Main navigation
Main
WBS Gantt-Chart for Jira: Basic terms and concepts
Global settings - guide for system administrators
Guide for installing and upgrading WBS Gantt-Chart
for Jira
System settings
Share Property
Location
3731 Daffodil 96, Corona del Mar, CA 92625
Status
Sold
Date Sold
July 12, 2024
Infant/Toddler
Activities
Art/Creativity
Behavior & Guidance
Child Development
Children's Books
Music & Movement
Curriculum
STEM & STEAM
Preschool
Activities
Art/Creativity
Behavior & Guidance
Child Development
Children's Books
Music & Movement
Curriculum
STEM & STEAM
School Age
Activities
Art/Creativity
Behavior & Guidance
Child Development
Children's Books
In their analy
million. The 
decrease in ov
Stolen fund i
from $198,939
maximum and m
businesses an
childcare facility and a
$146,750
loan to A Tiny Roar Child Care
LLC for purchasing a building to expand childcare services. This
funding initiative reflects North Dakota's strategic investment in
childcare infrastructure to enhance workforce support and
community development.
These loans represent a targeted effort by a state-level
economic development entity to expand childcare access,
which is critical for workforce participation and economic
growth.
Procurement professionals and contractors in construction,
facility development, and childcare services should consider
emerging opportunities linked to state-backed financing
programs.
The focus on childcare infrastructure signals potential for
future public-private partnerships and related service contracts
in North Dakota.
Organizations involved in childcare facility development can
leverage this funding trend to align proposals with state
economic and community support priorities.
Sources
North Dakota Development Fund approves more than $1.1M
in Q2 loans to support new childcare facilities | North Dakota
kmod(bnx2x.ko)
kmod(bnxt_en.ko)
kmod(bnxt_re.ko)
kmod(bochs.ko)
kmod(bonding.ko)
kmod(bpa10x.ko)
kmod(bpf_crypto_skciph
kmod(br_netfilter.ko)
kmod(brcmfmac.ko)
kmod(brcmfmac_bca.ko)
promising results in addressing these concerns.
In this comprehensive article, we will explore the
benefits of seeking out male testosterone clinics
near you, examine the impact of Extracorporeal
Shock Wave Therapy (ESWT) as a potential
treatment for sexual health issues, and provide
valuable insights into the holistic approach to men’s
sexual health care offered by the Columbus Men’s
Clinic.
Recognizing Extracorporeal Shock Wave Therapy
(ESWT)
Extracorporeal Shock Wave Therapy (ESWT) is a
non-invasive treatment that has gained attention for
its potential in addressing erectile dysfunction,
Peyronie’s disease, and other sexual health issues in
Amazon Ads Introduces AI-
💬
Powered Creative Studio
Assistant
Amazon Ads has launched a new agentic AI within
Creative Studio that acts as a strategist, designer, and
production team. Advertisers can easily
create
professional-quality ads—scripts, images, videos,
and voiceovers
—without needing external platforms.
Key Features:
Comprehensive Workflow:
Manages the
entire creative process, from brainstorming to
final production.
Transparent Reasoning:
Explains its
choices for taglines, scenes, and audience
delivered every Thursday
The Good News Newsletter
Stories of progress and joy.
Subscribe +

• What you have to do: Among the entries above, some lines may hold the string "Shock". State how many, and give nothing but the number.

• Task output: 3